# How do you get video on demand?



## Score023 (Aug 22, 2006)

I know you have to hook up an internet connection to your hr20 700 but how do you do that? Is it better to use wireless? 

Thanks.


----------



## jtn (Oct 18, 2007)

Score023 said:


> I know you have to hook up an internet connection to your hr20 700 but how do you do that? Is it better to use wireless?
> 
> Thanks.


http://www.dbstalk.com/showthread.php?t=106700&highlight=vod

Wired or Wireless doesn't matter either should be fine. Look at the HR20 like a computer, add it to your network the same as any other computer.


----------



## Michael D'Angelo (Oct 21, 2006)

You can connect it wired or wireless with a wireless bridge or wireless game adapter, whatever is easier for you.

You also need to have the software that has DoD (VOD) in it. 0x1B4 is the latest CE and it is also going national on a staggered roll out.

Once you are connected to the internet and you have software with DoD in it you just have to activate it in the "IWANTMYVOD" hidden menu and wait for DirecTV to activate you.
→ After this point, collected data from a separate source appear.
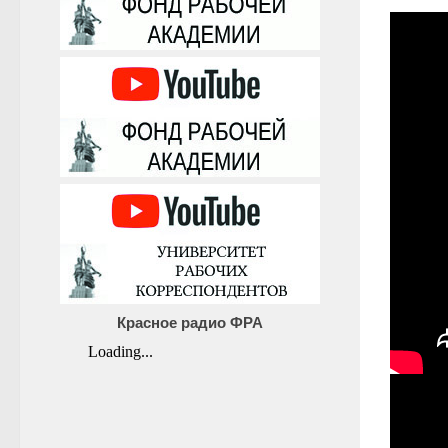
Красное радио ФРА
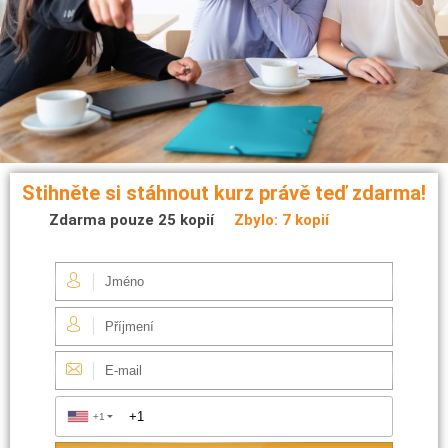
Stihněte si stáhnout kurz právě teď zdarma!
Zdarma pouze 25 kopií
Zbylo: 7 kopií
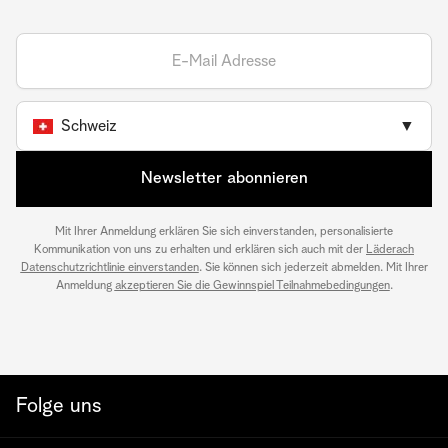
Schweiz
▼
Newsletter abonnieren
Mit Ihrer Anmeldung erklären Sie sich einverstanden, personalisierte
Kommunikation von uns zu erhalten und erklären sich auch mit der
Läderach
Datenschutzrichtlinie einverstanden
. Sie können sich jederzeit abmelden. Mit Ihrer
Anmeldung
akzeptieren Sie die Gewinnspiel Teilnahmebedingungen
.
Folge uns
To get to the hidden menu you need to press menu-->search-->keyword-->type "IWANTMYVOD"-->continue-->all. When it finds nothing press and hold the menu and info button on the front of the unit together for 2 seconds and let go. A hidden menu will pop up and you can turn it on.


----------



## OldRick (Oct 8, 2007)

To answer the original question: No, the only reasons to use wireless to hook it up are if you cannot run an Ethernet wire from the DVR to your DSL or cable modem, or if the modem/router does not have enough Ethernet connectors.

Introducing wireless into the setup will cost you money, and will reduce both reliability and performance. Use a wire if you can.


----------



## Score023 (Aug 22, 2006)

My broadband connection is on a different floor do I have to get a slitter and just run a line from my modem or do I have to buy a separate modem?


----------



## Michael D'Angelo (Oct 21, 2006)

Score023 said:


> My broadband connection is on a different floor do I have to get a slitter and just run a line from my modem or do I have to buy a separate modem?


If you only have a modem you need to get a router. Then you would run the line from the modem to the router. Then one line to your PC and the other line to your HR20 unless you want to go wireless. Then you would get a wireless router and wireless bridge or wireless game adapter with a ethernet connection not USB.


----------



## Score023 (Aug 22, 2006)

Thanks. Sorry for starting this thread I just found the other one that was already exiting.


----------